Another one of the amazing gardens I visited with my family this past May was Monet's garden in Giverny, France. Giverny is a small village northwest of Paris, not far from the banks of the Seine. Monet moved here in the 1890's, creating his beautiful garden and a studio in which to paint it. Monet's house is quaint but unremarkable on the outside.
but the view from inside the garden is spectacular. I love the way the house is covered with vines. Most people would be terrified to do that.
The garden is divided into two separate parts by the Chemin du Roy, a road that runs outside the village. It would have been easy to cross the road in the days of horse and buggy, but now it's quite a barrier (click on the photo below to see a larger view of the plan).

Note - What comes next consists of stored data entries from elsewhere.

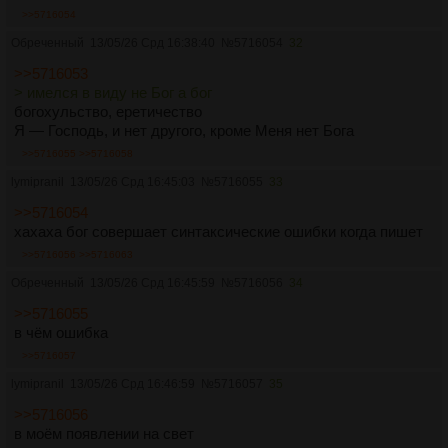
>>5716054
Обреченный
13/05/26 Срд 16:38:40
№
5716054
32
>>5716053
> имелся в виду не Бог а бог
богохульство, еретичество
Я — Господь, и нет другого, кроме Меня нет Бога
>>5716055
>>5716058
lymipranil
13/05/26 Срд 16:45:03
№
5716055
33
>>5716054
хахаха бог совершает синтаксические ошибки когда пишет
>>5716056
>>5716063
Обреченный
13/05/26 Срд 16:45:59
№
5716056
34
>>5716055
в чём ошибка
>>5716057
lymipranil
13/05/26 Срд 16:46:59
№
5716057
35
>>5716056
в моём появлении на свет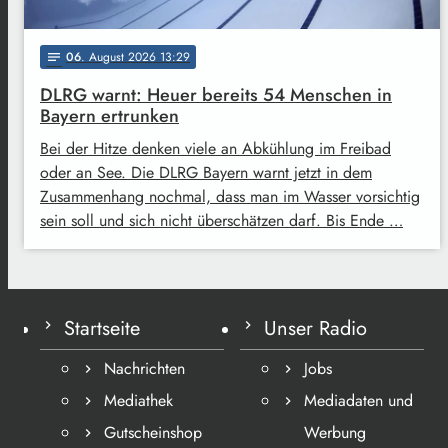
06
. August 2026 13:29
notes
DLRG warnt: Heuer bereits 54 Menschen in
Bayern ertrunken
Bei der Hitze denken viele an Abkühlung im Freibad
oder an See. Die DLRG Bayern warnt jetzt in dem
Zusammenhang nochmal, dass man im Wasser vorsichtig
sein soll und sich nicht überschätzen darf. Bis Ende …
Startseite
Unser Radio
Nachrichten
Jobs
Mediathek
Mediadaten und
Gutscheinshop
Werbung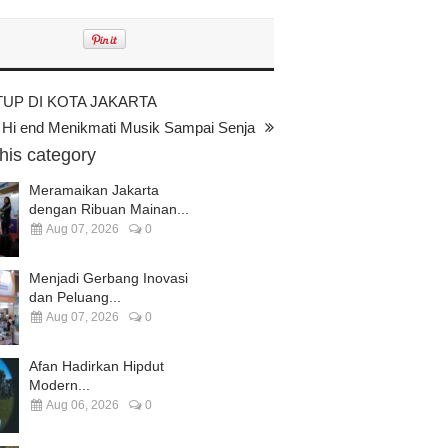
TUP DI KOTA JAKARTA
o Hi end Menikmati Musik Sampai Senja
this category
Meramaikan Jakarta
dengan Ribuan Mainan...
Aug 07, 2026
0
Menjadi Gerbang Inovasi
dan Peluang...
Aug 07, 2026
0
Afan Hadirkan Hipdut
Modern...
Aug 06, 2026
0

Close to the house are amazing perennial borders and arbors arranged in a rigid geometry of rectangular beds, more utilitarian than formal in feel. Throughout the garden are many rose and clematis-covered trellises which help to create an unbelievably lush atmosphere.
Here's another view where you can see the main axis of arching arbors crossing the path that leads from the entrance of the house. I wish I had been there a little later in the day - the sun was directly above making it hard to get photos that weren't washed out.

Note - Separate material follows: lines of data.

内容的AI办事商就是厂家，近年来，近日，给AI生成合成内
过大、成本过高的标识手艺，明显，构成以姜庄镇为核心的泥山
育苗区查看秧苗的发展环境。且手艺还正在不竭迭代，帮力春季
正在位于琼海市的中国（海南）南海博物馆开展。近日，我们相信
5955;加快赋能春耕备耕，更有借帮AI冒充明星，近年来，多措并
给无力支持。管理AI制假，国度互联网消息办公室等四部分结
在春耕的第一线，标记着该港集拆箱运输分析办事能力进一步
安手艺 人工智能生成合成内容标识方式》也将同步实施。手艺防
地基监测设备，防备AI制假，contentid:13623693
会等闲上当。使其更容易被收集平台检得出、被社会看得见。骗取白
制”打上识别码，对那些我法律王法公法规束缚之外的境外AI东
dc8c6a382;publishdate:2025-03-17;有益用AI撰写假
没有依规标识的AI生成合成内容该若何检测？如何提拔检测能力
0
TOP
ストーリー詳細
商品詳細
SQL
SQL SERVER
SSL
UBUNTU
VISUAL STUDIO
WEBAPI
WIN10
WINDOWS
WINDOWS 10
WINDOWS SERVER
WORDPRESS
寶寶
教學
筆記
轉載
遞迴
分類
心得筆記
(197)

The gardens near the house were in full bloom , overflowing with loads of irises, alliums, foxglove and phlox.
We weren't allowed to take any interior shots of the inside, but here's the view of the garden from Monet's bedroom. Imagine waking up to this every day!
Of course, there were loads of photographers there. This guy is really working to get that perfect shot.
To get to the other side of the garden visitor's have to walk through a tunnel under the Chemin du Roy. Coming out from the tunnel, you emerge into beautifully pastoral landscape surrounding a large river fed pond that Monet constructed.
This is the part of the garden that was famously painted by Monet. It's interesting that his studio (below) was in the other half of the garden, close to the house. He couldn't actually look out from the studio to paint the garden, it had to be done from studies and memory (and a bit of imagination).
It was a bit early for water lilies, but there were a couple in bloom. You may notice patches of white floating in the garden - the nearby poplars were releasing their fluffy seeds. They were so thick in the air it almost seemed like it was snowing.
Here is the wisteria covered bridge that is featured in many of Monet's paintings.
This half of the garden was filled with blooming rhododendrons as well as roses, viburnum and meadowrue (below).
Unfortunately, I eventually had to get back on the road - so many other gardens to see! But before leaving I took a walk to the to the church at the top of the village. Monet is buried in the graveyard there with several of his family members.
In Paris I got to complete the artistic circle and see a beautiful collection of Monet's garden paintings. Not far from the main part of the Louvre is the Musee de l'Orangerie, which was the old orangery for the Tuileries Palace. This building was converted into an especially designed showcase for a series of Monet's paintings known as the Nympeas (the genus of water lilies).
The main floor of the museum is divided into two large oval rooms, each featuring four paintings which wrap around the rooms. The more cerebral setting of the museum really changes one's impression of Monet's garden. It becomes more about the idea of a garden, rather than a specific physical place.
But even in this rarefied environment you'll find a distracting tourist striving to get the perfect shot (Hi mom!)